A todo lo anterior debe sumarse que la OTAN ha desplegado dos Eurofighters alemanes desde la base aérea de Rostock-Laage (Alemania) para interceptar un avión de reconocimiento IL-20M ruso detectado sobre el mar Báltico sin plan de vuelo ni contacto por radio. No obstante, según la Luftwaffe (Fuerza Aérea alemana), el avión no violó ningún espacio aéreo, ya que operaba en un espacio internacional.
Mientras tanto desde Moscú, el presidente Putin “sigue interesado y abierto a la idea de encontrar una solución pacífica a todo el conflicto ucraniano”, según ha informado el Kremlin. Además, señalan que cuentan con que EE. UU. y el presidente Trump “se esfuercen personalmente por ayudar en este sentido”.
Además, la portavoz del Ministerio de Exteriores ruso, María Zajárova, ha calificado el último ataque en Crimea como un ataque terrorista cometido por “el régimen de Kiev” y ha animado a que la OTAN y la UE, “que buscan el origen de la agresión en el continente europeo”, se miren en el espejo para verlo. Así, defiende que “son el motor de la desestabilización y la propagación del terrorismo en Europa, al patrocinar al régimen de Kiev y suministrarle armas”.
Por su parte, el presidente Zelenski está centrado en los preparativos de la semana de alto nivel del 80º periodo de sesiones de la Asamblea General de las Naciones Unidas, donde se espera que la guerra en Ucrania cuente con un gran protagonismo. Como hemos reportado en informes anteriores, entre otros, se espera que Zelenski y Trump, y Lavrov y Rubio, se reúnan. Además, tendrá lugar una cumbre sobre el regreso de los niños ucranianos deportados y trasladados forzosamente por Rusia.

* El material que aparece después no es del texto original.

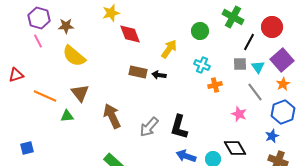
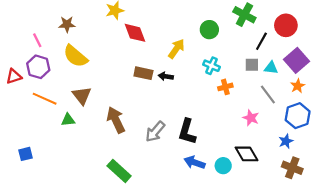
purple hexagon: (39, 18) -> (38, 67), moved
cyan triangle: (258, 67) -> (271, 68), turned -48

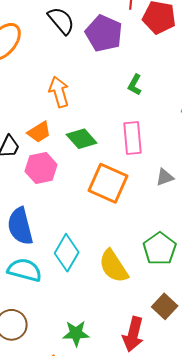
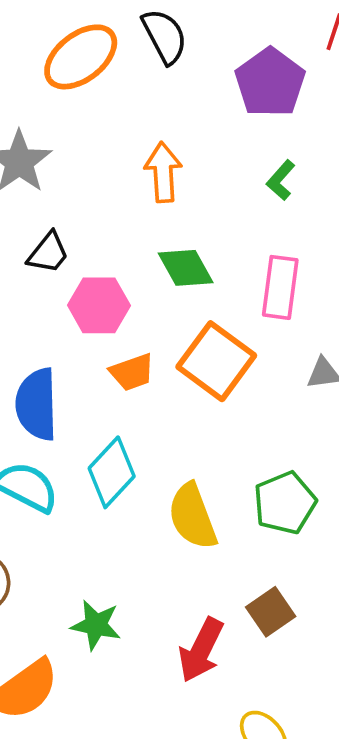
black semicircle: (61, 21) -> (165, 36), moved
green L-shape: (135, 85) -> (281, 180), moved
orange trapezoid: (39, 132) -> (132, 372), moved

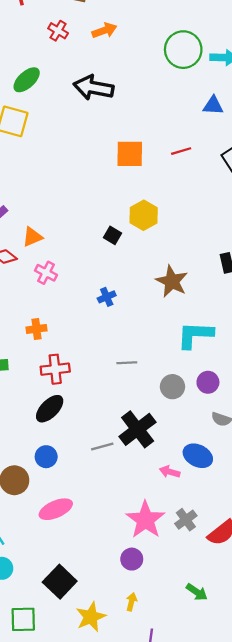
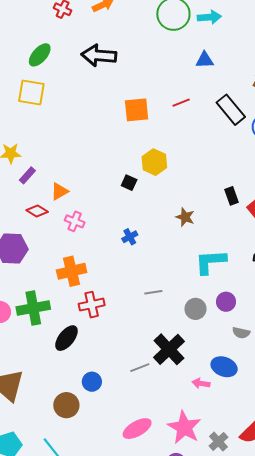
brown star: (172, 281) -> (185, 217), size x0.7
orange cross: (37, 329) -> (72, 271), size x1.6
black ellipse: (50, 409) -> (66, 338), moved
pink ellipse: (56, 509) -> (137, 429), moved
gray cross: (186, 520) -> (218, 442), moved

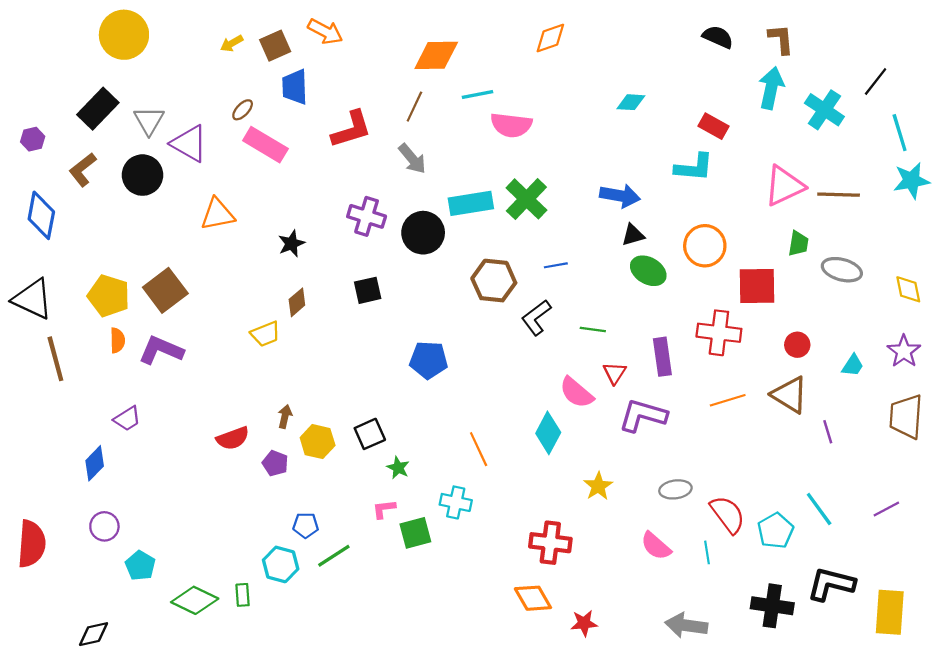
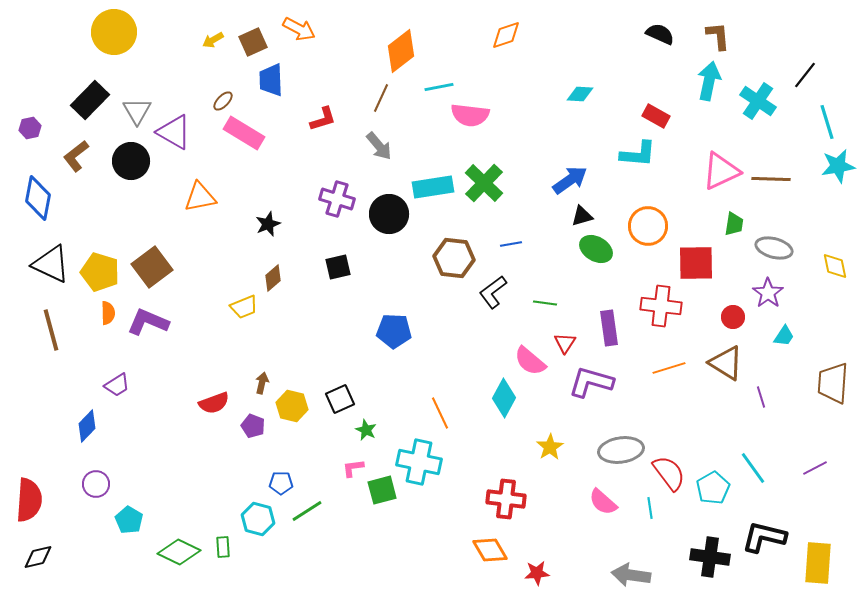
orange diamond: (436, 55) -> (401, 51), turned -36
red L-shape: (351, 129) -> (323, 119), size x0.7
blue arrow: (620, 196) -> (570, 180), turned -45
black triangle: (33, 299) -> (51, 264), moved
purple star: (904, 351) -> (768, 293), moved
gray ellipse: (675, 489) -> (621, 450), size x1.5
cyan cross: (456, 502) -> (419, 462), size x1.5
black diamond: (94, 634) -> (38, 557), moved

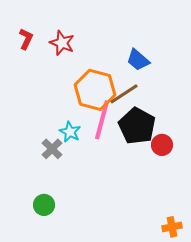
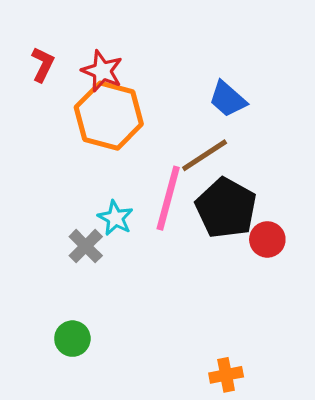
orange hexagon: (95, 90) -> (109, 116), moved
orange cross: (172, 227) -> (226, 375), moved

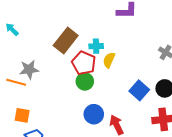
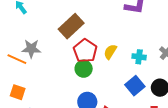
cyan cross: (96, 46) -> (139, 57), moved

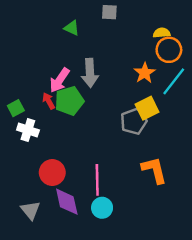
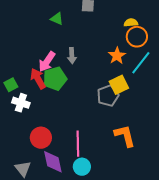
gray arrow: (90, 73) -> (72, 56), size x0.7
red arrow: (49, 101) -> (38, 79), size x1.5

Además, comentaba en su discurso diario que esperan lograr más financiación para la iniciativa PURL en octubre, pero también que ya tienen sus primeras propuestas para los socios con respecto a la exportación de armas ucranianas modernas. Zelenski aclara que se tratará de una “exportación controlada” de sus armas, incluidos los drones navales.
Pasando a la cuestión energética y para concluir, el presidente Macron considera que las importaciones europeas de petróleo y gas ruso son “bastante marginales” y no son “un factor clave hoy en día”, defiendo así que se ha reducido el consumo en más de un 80%. De este modo, el galo viene a contradecir el llamamiento de Trump a que Europa se libere de esta dependencia si quieren que EE. UU. aumente la presión sobre Rusia. De hecho, durante el día el presidente Trump ha vuelto a criticar las importaciones y subrayado que “se supone que eso no debería pasar, ¿verdad?”. De este modo, y dirigiéndose al embajador de EE. UU. en la OTAN, Matt Whitaker, enfatizaba que “Tienen que dejar de comprar petróleo a Rusia, Matt”, instándole, por tanto, a ejercer presión sobre los socios europeos.